Activity |
In which lines of the data does the string "komunitas" appear? Copy every one.

Saved entries

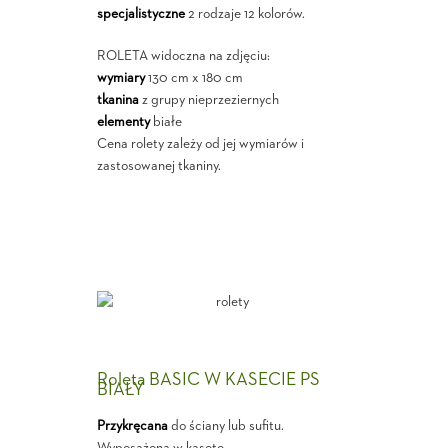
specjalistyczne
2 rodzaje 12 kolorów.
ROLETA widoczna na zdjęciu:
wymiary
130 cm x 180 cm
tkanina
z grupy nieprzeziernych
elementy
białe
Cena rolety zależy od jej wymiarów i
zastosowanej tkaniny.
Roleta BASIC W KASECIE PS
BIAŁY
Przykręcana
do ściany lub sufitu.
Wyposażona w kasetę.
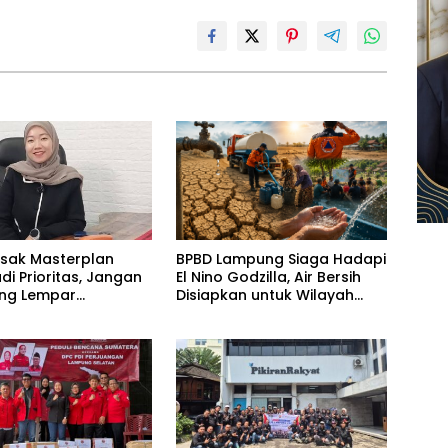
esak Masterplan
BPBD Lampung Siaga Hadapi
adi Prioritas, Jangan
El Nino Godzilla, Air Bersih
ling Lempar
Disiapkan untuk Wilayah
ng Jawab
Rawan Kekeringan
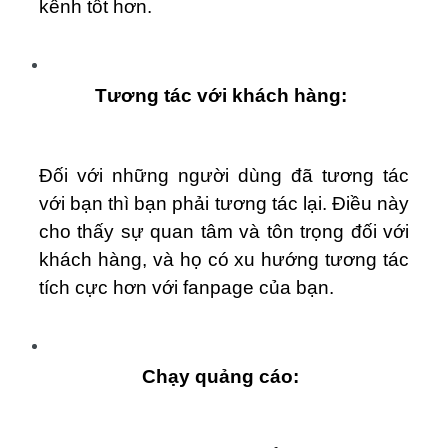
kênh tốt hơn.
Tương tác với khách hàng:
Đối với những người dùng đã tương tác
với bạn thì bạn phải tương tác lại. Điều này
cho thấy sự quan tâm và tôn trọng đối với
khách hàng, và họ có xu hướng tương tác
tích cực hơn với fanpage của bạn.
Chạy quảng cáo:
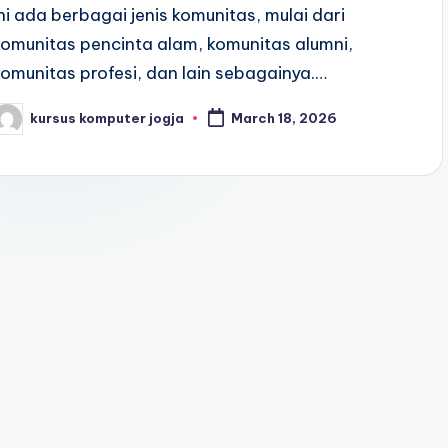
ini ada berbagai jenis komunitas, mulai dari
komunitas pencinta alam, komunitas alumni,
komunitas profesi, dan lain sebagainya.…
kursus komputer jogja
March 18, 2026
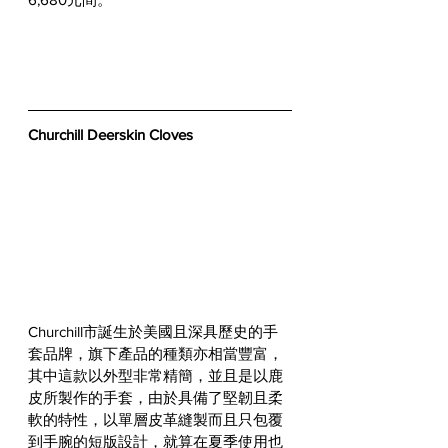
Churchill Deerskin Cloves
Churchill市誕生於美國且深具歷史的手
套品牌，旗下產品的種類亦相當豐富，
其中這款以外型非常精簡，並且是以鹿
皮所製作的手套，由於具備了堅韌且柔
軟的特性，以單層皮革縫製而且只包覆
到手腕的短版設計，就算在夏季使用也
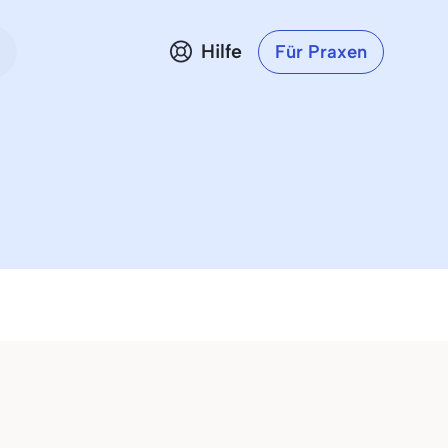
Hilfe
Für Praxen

* * *

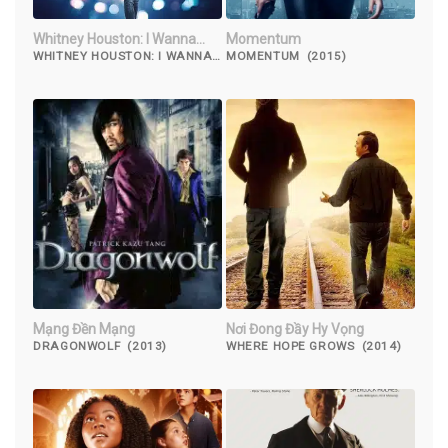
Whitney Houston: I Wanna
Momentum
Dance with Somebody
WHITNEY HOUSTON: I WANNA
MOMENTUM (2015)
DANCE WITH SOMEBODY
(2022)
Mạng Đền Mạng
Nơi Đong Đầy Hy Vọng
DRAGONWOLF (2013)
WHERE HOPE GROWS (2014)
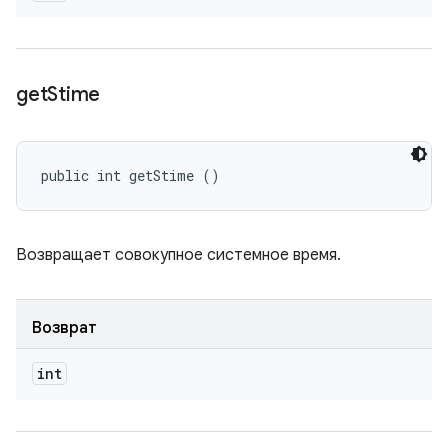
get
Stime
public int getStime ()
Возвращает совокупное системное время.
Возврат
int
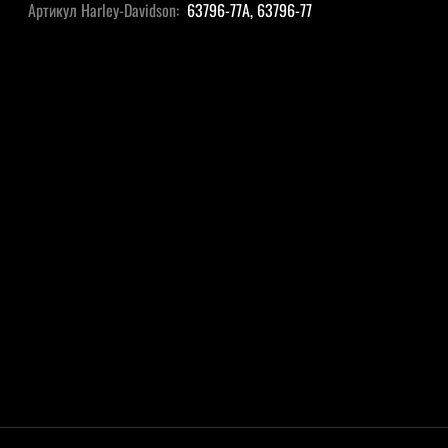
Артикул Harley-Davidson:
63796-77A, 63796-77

--

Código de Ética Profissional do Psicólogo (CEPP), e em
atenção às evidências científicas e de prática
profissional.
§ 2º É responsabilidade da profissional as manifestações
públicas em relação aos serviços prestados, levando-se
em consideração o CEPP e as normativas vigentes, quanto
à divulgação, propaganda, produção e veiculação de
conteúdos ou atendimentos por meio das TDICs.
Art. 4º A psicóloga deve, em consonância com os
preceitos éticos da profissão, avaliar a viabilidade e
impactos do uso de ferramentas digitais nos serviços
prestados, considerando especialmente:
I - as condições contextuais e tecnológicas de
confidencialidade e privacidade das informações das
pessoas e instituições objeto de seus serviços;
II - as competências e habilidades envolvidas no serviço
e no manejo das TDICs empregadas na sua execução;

Result of this task |
ini ada berbagai jenis komunitas, mulai dari
komunitas pencinta alam, komunitas alumni,
komunitas profesi, dan lain sebagainya.…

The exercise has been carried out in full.